RE: About Deprecating split/select for DataStream API

xingcanc Mon, 17 Jun 2019 09:30:53 -0700

Hi all,

Thanks for sharing your thoughts on this topic.


First, we must admit that the current implementation for split/select is 
flawed. I roughly went through the source codes, the problem may be that for 
consecutive select/split(s), the former one will be overridden by the later one 
during StreamGraph generation phase. That's why we forbid this consecutive 
logic in FLINK-11084.

Now the question is whether we should guide users to migrate to the new side 
output feature or thoroughly rework the broken API with the correct semantics 
(instead of just trying to forbid all the "invalid" usages). 

Personally, I prefer the later solution because

1. The split/select may have been widely used without touching the broken part.
2. Though restricted compared with side output, the semantics for split/select 
itself is acceptable since union does not support different data types either.
3. We need a complete and easy-to-use transformation set for DataStream API. 
Enabling side output for flatMap may not be an ultimate solution.

To summarize, maybe we should not easily deprecate the split/select public API. 
If we come to a consensus on that, how about rewriting it based on side output? 
(like the implementation for join on coGroup)

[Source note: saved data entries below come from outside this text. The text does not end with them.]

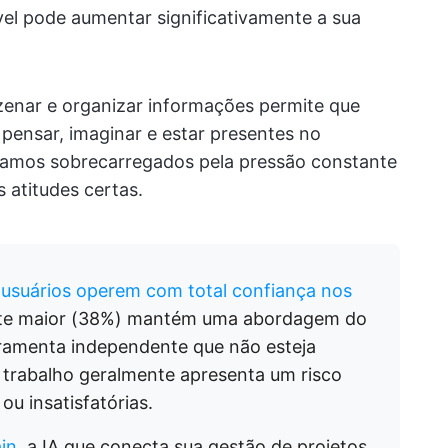
el pode aumentar significativamente a sua
enar e organizar informações permite que
pensar, imaginar e estar presentes no
amos sobrecarregados pela pressão constante
 atitudes certas.
usuários operem com total confiança nos
ente maior (38%) mantém uma abordagem do
erramenta independente que não esteja
 trabalho geralmente apresenta um risco
ou insatisfatórias.
in
, a IA que conecta sua gestão de projetos,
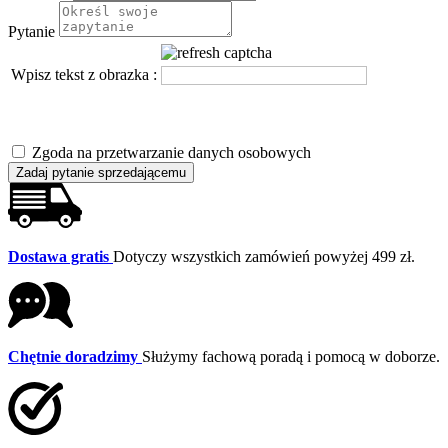
Pytanie
Wpisz tekst z obrazka :
Zgoda na przetwarzanie danych osobowych
Zadaj pytanie sprzedającemu
Dostawa gratis
Dotyczy wszystkich zamówień powyżej 499 zł.
Chętnie doradzimy
Służymy fachową poradą i pomocą w doborze.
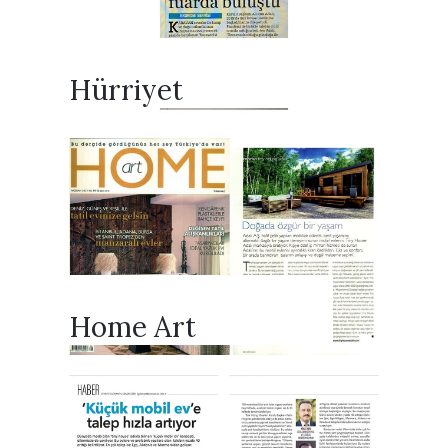
Hürriyet
Home Art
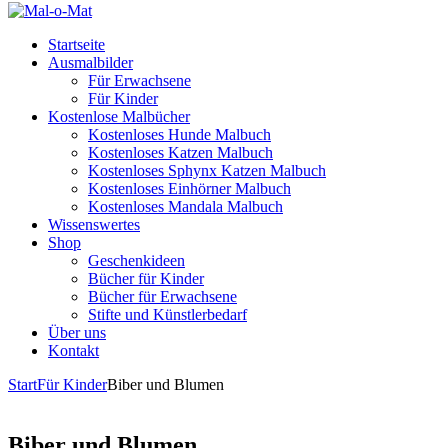
Startseite
Ausmalbilder
Für Erwachsene
Für Kinder
Kostenlose Malbücher
Kostenloses Hunde Malbuch
Kostenloses Katzen Malbuch
Kostenloses Sphynx Katzen Malbuch
Kostenloses Einhörner Malbuch
Kostenloses Mandala Malbuch
Wissenswertes
Shop
Geschenkideen
Bücher für Kinder
Bücher für Erwachsene
Stifte und Künstlerbedarf
Über uns
Kontakt
Start
Für Kinder
Biber und Blumen
Biber und Blumen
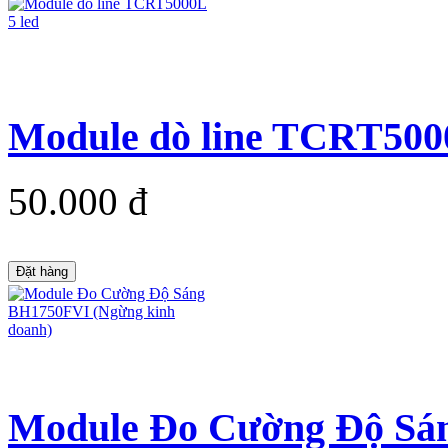
Module dò line TCRT5000
50.000 đ
Đặt hàng
Module Đo Cường Độ Sán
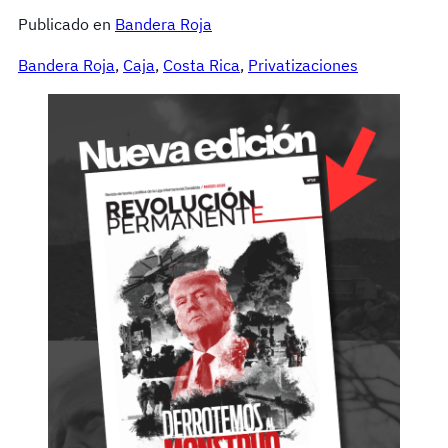
Publicado en
Bandera Roja
Bandera Roja
, 
Caja
, 
Costa Rica
, 
Privatizaciones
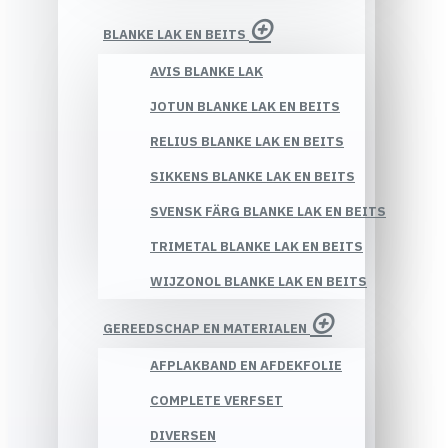
BLANKE LAK EN BEITS
AVIS BLANKE LAK
JOTUN BLANKE LAK EN BEITS
RELIUS BLANKE LAK EN BEITS
SIKKENS BLANKE LAK EN BEITS
SVENSK FÄRG BLANKE LAK EN BEITS
TRIMETAL BLANKE LAK EN BEITS
WIJZONOL BLANKE LAK EN BEITS
GEREEDSCHAP EN MATERIALEN
AFPLAKBAND EN AFDEKFOLIE
COMPLETE VERFSET
DIVERSEN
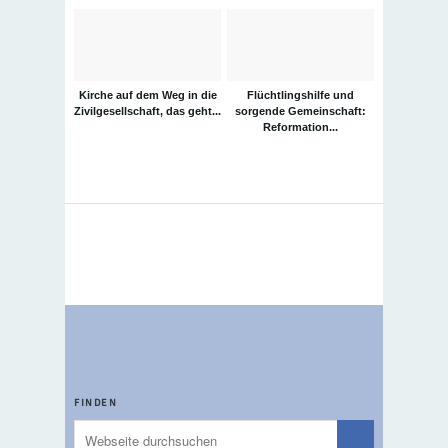
Kirche auf dem Weg in die
Flüchtlingshilfe und
Zivilgesellschaft, das geht...
sorgende Gemeinschaft:
Reformation...
FINDEN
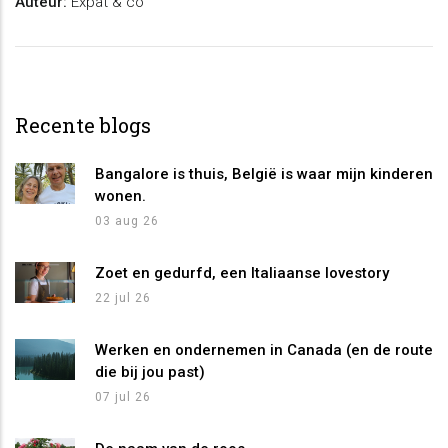
Auteur:
Expat & co
Recente blogs
Bangalore is thuis, België is waar mijn kinderen
wonen.
03 aug 26
Zoet en gedurfd, een Italiaanse lovestory
22 jul 26
Werken en ondernemen in Canada (en de route
die bij jou past)
07 jul 26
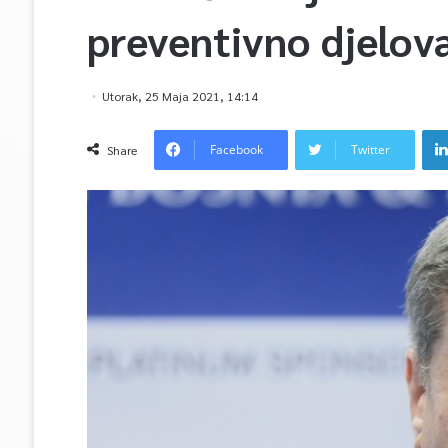
preventivno djelov
Utorak, 25 Maja 2021, 14:14
Facebook
Twitter
Share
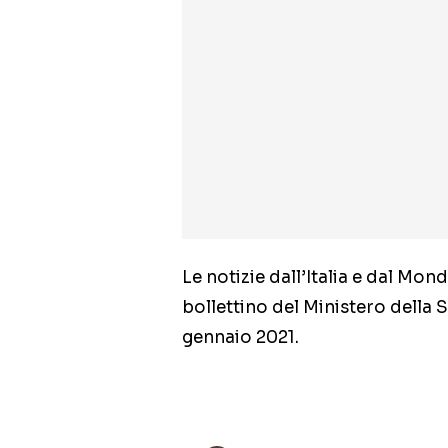
Le notizie dall’Italia e dal Mo
bollettino del Ministero della S
gennaio 2021.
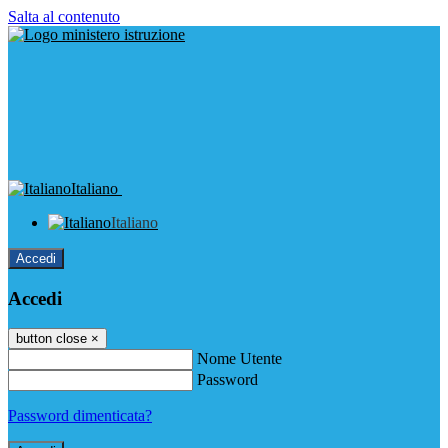
Salta al contenuto
Italiano
Italiano
Accedi
Accedi
button close
×
Nome Utente
Password
Password dimenticata?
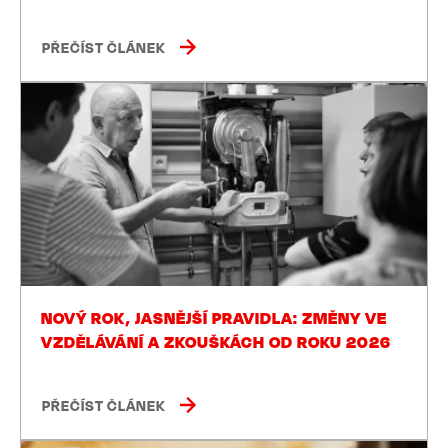
PŘEČÍST ČLÁNEK
NOVÝ ROK, JASNĚJŠÍ PRAVIDLA: ZMĚNY VE
VZDĚLÁVÁNÍ A ZKOUŠKÁCH OD ROKU 2026
PŘEČÍST ČLÁNEK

Any feedback is welcome : )

Best,
Xingcan

-----Original Message-----
From: SHI Xiaogang <shixiaoga...@gmail.com> 
Sent: Monday, June 17, 2019 8:08 AM
To: Dawid Wysakowicz <dwysakow...@apache.org>
Cc: dev@flink.apache.org
Subject: Re: About Deprecating split/select for DataStream API

Hi Dawid,

Thanks a lot for your example.

I think most users will expect splitted1 to be empty in the example.

The unexpected results produced, in my opinion, is due to our problematic 
implementation, instead of the confusing semantics.
We can fix the problem if we add a SELECT operator to filter out unexpected 
records (Of course, we can find some optimization to improve the efficiency.).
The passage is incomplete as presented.